Data:
──────────
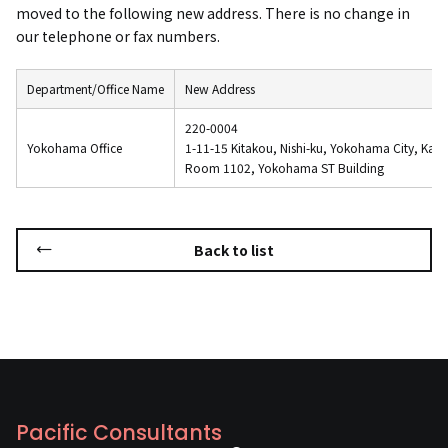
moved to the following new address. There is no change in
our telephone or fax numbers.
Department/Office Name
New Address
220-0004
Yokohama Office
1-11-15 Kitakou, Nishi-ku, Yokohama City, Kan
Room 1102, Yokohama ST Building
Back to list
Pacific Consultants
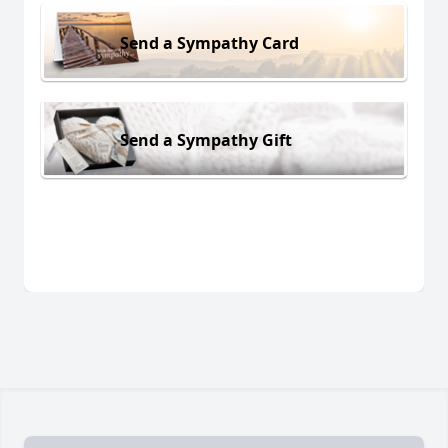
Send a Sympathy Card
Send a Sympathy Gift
──────────
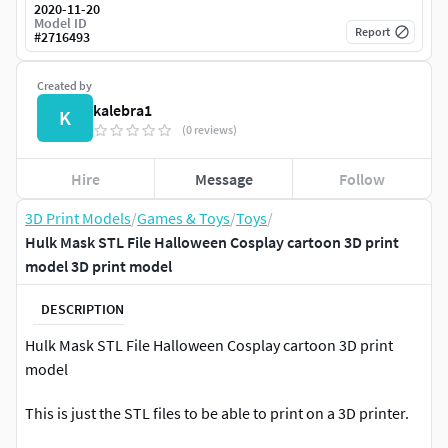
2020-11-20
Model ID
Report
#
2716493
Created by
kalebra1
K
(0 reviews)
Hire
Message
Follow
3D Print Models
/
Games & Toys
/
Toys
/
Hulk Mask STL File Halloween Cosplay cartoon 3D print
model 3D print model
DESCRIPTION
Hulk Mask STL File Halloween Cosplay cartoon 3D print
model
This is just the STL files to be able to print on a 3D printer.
──────────
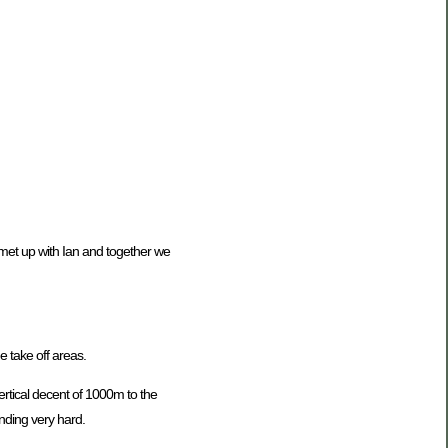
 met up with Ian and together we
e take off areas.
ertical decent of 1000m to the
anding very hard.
──────────
Task prompt: Look above and copy only the lines from the one holding "moved to the" to the one holding "Send a Sympathy Gift", both included, exactly, minus the pictures.

Response to this exercise:
moved to the following new address. There is no change in
our telephone or fax numbers.
Department/Office Name
New Address
220-0004
Yokohama Office
1-11-15 Kitakou, Nishi-ku, Yokohama City, Kan
Room 1102, Yokohama ST Building
Back to list
Pacific Consultants
Send a Sympathy Card
Send a Sympathy Gift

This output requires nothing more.